Some majors do appear to be embracing unauthorized sampling. Take Gregg Gillis (a.k.a. Girl Talk), whose latest album, Feed the Animals, contains more than 300 uncleared samples. “We’ve had no issues on a copyright level so far,” says Gillis, who began selling his album in June as a pay-what-you-wish download. “People from major labels have been interested in having me collaborate [on remixes]. I think they’re starting to realize, ‘Why fight when we can work with it and make something cool?’”

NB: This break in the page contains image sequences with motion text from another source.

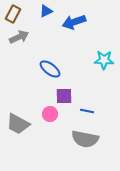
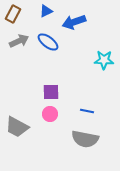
gray arrow: moved 4 px down
blue ellipse: moved 2 px left, 27 px up
purple square: moved 13 px left, 4 px up
gray trapezoid: moved 1 px left, 3 px down
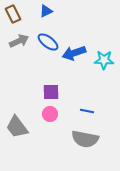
brown rectangle: rotated 54 degrees counterclockwise
blue arrow: moved 31 px down
gray trapezoid: rotated 25 degrees clockwise
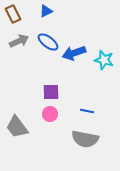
cyan star: rotated 12 degrees clockwise
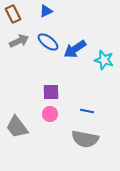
blue arrow: moved 1 px right, 4 px up; rotated 15 degrees counterclockwise
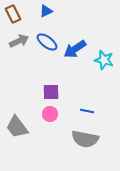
blue ellipse: moved 1 px left
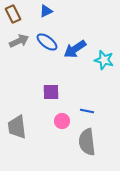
pink circle: moved 12 px right, 7 px down
gray trapezoid: rotated 30 degrees clockwise
gray semicircle: moved 2 px right, 3 px down; rotated 72 degrees clockwise
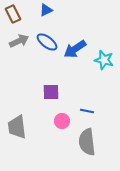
blue triangle: moved 1 px up
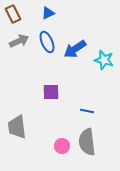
blue triangle: moved 2 px right, 3 px down
blue ellipse: rotated 30 degrees clockwise
pink circle: moved 25 px down
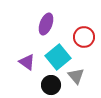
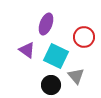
cyan square: moved 2 px left, 1 px up; rotated 25 degrees counterclockwise
purple triangle: moved 12 px up
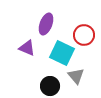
red circle: moved 2 px up
purple triangle: moved 2 px up; rotated 12 degrees counterclockwise
cyan square: moved 6 px right, 3 px up
black circle: moved 1 px left, 1 px down
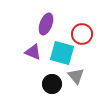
red circle: moved 2 px left, 1 px up
purple triangle: moved 6 px right, 4 px down
cyan square: rotated 10 degrees counterclockwise
black circle: moved 2 px right, 2 px up
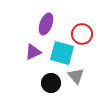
purple triangle: rotated 48 degrees counterclockwise
black circle: moved 1 px left, 1 px up
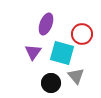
purple triangle: rotated 30 degrees counterclockwise
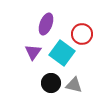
cyan square: rotated 20 degrees clockwise
gray triangle: moved 2 px left, 9 px down; rotated 36 degrees counterclockwise
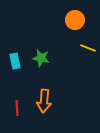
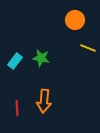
cyan rectangle: rotated 49 degrees clockwise
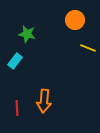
green star: moved 14 px left, 24 px up
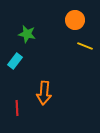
yellow line: moved 3 px left, 2 px up
orange arrow: moved 8 px up
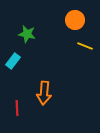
cyan rectangle: moved 2 px left
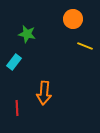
orange circle: moved 2 px left, 1 px up
cyan rectangle: moved 1 px right, 1 px down
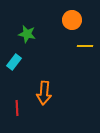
orange circle: moved 1 px left, 1 px down
yellow line: rotated 21 degrees counterclockwise
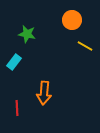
yellow line: rotated 28 degrees clockwise
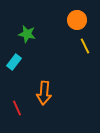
orange circle: moved 5 px right
yellow line: rotated 35 degrees clockwise
red line: rotated 21 degrees counterclockwise
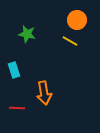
yellow line: moved 15 px left, 5 px up; rotated 35 degrees counterclockwise
cyan rectangle: moved 8 px down; rotated 56 degrees counterclockwise
orange arrow: rotated 15 degrees counterclockwise
red line: rotated 63 degrees counterclockwise
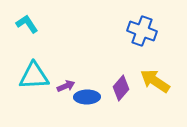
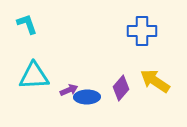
cyan L-shape: rotated 15 degrees clockwise
blue cross: rotated 20 degrees counterclockwise
purple arrow: moved 3 px right, 4 px down
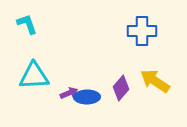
purple arrow: moved 3 px down
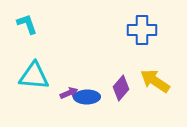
blue cross: moved 1 px up
cyan triangle: rotated 8 degrees clockwise
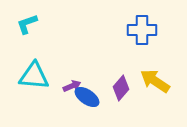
cyan L-shape: rotated 90 degrees counterclockwise
purple arrow: moved 3 px right, 7 px up
blue ellipse: rotated 35 degrees clockwise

RZA believes sampling needs to be regulated, starting with standardized fees and government oversight. Producers often have to give 50 to 100 percent of any publishing revenue to the original artist they’re sampling. RZA would like to see a new system where the publishing is equally split between the new producer and original artist, and in which session players from the initial recording even get paid again. “All this publishing was taken away from the artists,” he says, “and that kind of raped the hip- hop industry.” But not everyone in the industry shares his opinion.
“Not all samples are equal,” says Monica Corton, a vice president at Next Decade Entertainment. Corton, whose company represents catalogs from soul and R&B artists like Millie Jackson and Joe Simon, has licensed samples to Young Jeezy, Redman, and Pharoahe Monch. “Some people put the sampled work so out front that it dominates the song,” she says, “while others use a small portion that is not as evident.”
But according to Carr, dwindling profits across the industry have label executives searching for ways to maximize existing revenue sources. “Some of the majors have realized if they want to collect money on smaller things, they need to quote smaller figures [for samples],” she says. Lots of artists want to be honest about what they’re sampling, “but they can’t afford it.”
But until some sort of universal decision is made, more and more hip-hop artists will likely go the Kanye route and continue to blur the lines of traditional hip-hop by relying on electronic production. “Right now, without sampling in hip-hop,” RZA says, “it’s really a soggy-ass form of music.”